Harold Leon Breeden (3 October 1921 – 11 August 2010) was a jazz educator and musician.

==Biography==
When he was three his parents moved to Wichita Falls, Texas, where he grew up and graduated from high school. He attended Texas Wesleyan College in Fort Worth on a scholarship and later transferred to Texas Christian University where he completed both his bachelor's and master's degrees. While doing graduate work at Columbia University in New York City, he studied clarinet with Reginald Kell who had immigrated to the U.S. in 1948. Benny Goodman began studies with Kell in 1949.

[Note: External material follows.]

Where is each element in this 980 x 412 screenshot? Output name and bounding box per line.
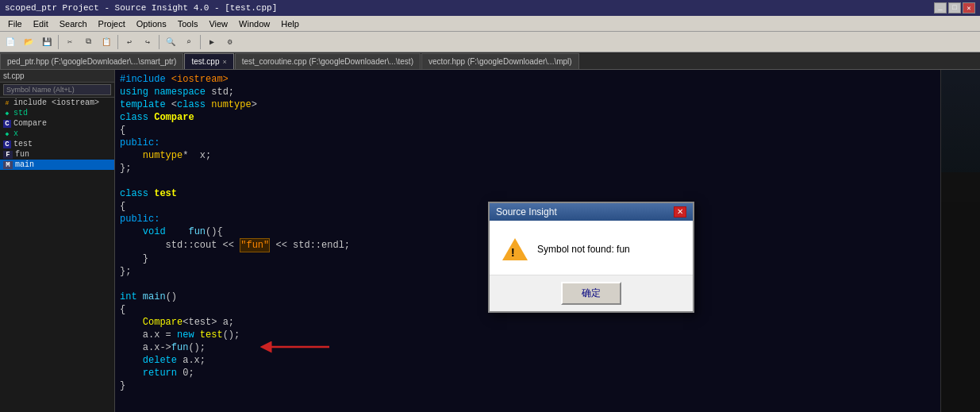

In 1944, after military duty, he became the Director of Bands at Texas Christian University and later served as Director of Bands at Grand Prairie High School from 1953 to 1959. In 1959, M.E. "Gene" Hall, Founding Director of Jazz Studies at the University of North Texas College of Music, recommended Breeden to replace Hall as Director of Jazz Studies, where Breeden remained until his retirement in 1984. A classically trained clarinetist, Breeden also played saxophone and studied composition and arranging at Texas Christian. He was a teaching assistant under Don Gillis, whom he worked with in New York City from 1950 to 1952 as his assistant. He married Bonna Joyce McKee, whom he had met while working on his master's degree at Texas Christian.

Gillis was producer of the NBC Symphony, conducted by Arturo Toscanini. Breeden met with and wrote arrangements for Arthur Fiedler, conductor of the Boston Pops. Gillis recommended Breeden for work. In 1950, after hearing his first arrangements for the group, Fiedler offered Breeden a position as staff writer and arranger for the orchestra, but with an ill father, Breeden declined and moved back to Texas. He worked as music coordinator for KXAS-TV in Fort Worth, known at the time as WBAP-TV.

In the last several years of his life, Breeden frequently soloed on clarinet with The Official Texas Jazz Orchestra. In 2009, The University of North Texas awarded Breeden with an honorary Doctor of Humane Letters degree.

Breeden died of natural causes on August 11, 2010, in Dallas. The Associated Press release of Breeden's death referred to him as a legendary director who made the One O'Clock Lab Band internationally famous.